Since becoming an NFL columnist, far too often I find myself writing about the litany of off the field problems plaguing the league. Believe me, it's mot my first option...I would much rather focus on what's going on between the lines.
Roger Goodell just won't let me.
Names like Michael Vick, Pacman Jones and Chris Henry have been regulars on the police blotter over the years and have been recently joined by Super Bowl hero Plaxico Burress, so I understand why everyone championed the tough-talking Goodell after he took over for the laid back Paul Tagliabue.
The new commish's sycophants felt that the NFL's version of a phony, moralistic preacher would clean up the league with his tough governing style.
Hasn't really worked has it?
And to be honest, it isn't really Goodell's fault. Grown men doing stupid things isn't the NFL's problem.
But, the league's policies? That's all Goodell and he's in a heap of trouble. The commish has now morphed into the character he created for television. He really has become the arrogant judge of values he portrays.
In Goodell's world, the end justifies the means, no matter the collateral damage. If Vince McMahon were here -- he would tell you Goodell is living his gimmick. He's now Ric Flair or "The Rock" and no longer Richard Fliehr or Dwayne Johnson.
The lawsuit filed against the NFL by Vikings defensive tackles Pat and Kevin Williams includes some explosive allegations.
It claims the league suspended the "Williams Wall" not because they felt they were masking the use of steroids by taking a tainted supplement, but to placate public officials (congress), who may think the NFL isn't doing it's part to eliminate the use of performance-enhancing substances.
As rumored, Peter Ginsberg, the Williams’ New York-based lawyer, is also alleging that the NFL chose not to disclose that StarCaps secretly included Bumetanide so that the league would be able to catch "violators" of the steroids policy, and thus convince Arlen Specter that the league has a meaningful steroids program in place even though Human Growth Hormone abuse is running rampant.
It's a powerful argument since the stated intent of the NFL's steroid policy is to "protect the health and well being of the NFL players."
"The NFL wants to take away (Pat and Kevin Williams') reputations and a significant portion of their careers and I cannot tell you why," Ginsburg said in Hennpin County, Minn. court Wednesday. "There is no decent excuse for what the NFL has done to these players."
The complaint further alleges fraud, misrepresentation and breach of fiduciary duty by Roger Goodell's NFL.
But perhaps, the smoking gun is this little nugget...According to Pro Football Talk, one of the facts that came out in the appeal hearings for the various players who tested positive is that the NFL learned of the possible link between StarCaps and Bumetanide when a player tested positive for the banned diuretic in 2006 after he had taken the supposedly "all-natural" supplement.
That player was never suspended, a key point since the suit does not allege that the NFL violated the terms of its collectively-bargained steroids policy with the NFLPA.
So instead of answering any of the explosive charges -- the NFL and its lawyers are playing defense, claiming none of the league's misdeeds matter because the players agreed to the appeal process.
It's akin to the bully on the block taking the little kid's basketball because the little kid, hoping to save his teeth, agreed to give it to him.
"The NFL policy on steroids and related substances is a collectively bargained program between the league and the NFL Players Association," the NFL said in a statement after the lawsuit was filed. "The program and the collective bargaining agreement expressly bar precisely this kind of lawsuit.
"All of the steroid program's rules and procedures are established in agreement with the players' union.
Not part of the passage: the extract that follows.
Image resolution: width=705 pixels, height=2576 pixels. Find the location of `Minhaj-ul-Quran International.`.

In other words, the players have agreed to the rules and the procedures that they are now challenging. There is no merit to this lawsuit, and we will promptly seek to have the order reversed."
In essence the league is ignoring what is right and claiming zero tolerance. A specious and arrogant argument since it already let one player off the hook for the same thing.
"It doesn't matter whether you took them to mask a steroid or whether you took them to lose weight," NFL lawyer Dan Nash said in court.
Ginsberg calmly countered that the NFL drug program is permeated by "fraud" and is "arbitrary and capricious" process. He won a temporary restraining order.
Embittered, the NFL's true colors came out.
"You'd have ESPN all over the place. This is going to be a sideshow," Nash told judge Gary Larson.
Perhaps it's time to look in the mirror and understand who created the sideshow.
But, public perception trumps common sense in Roger Goodell's NFL.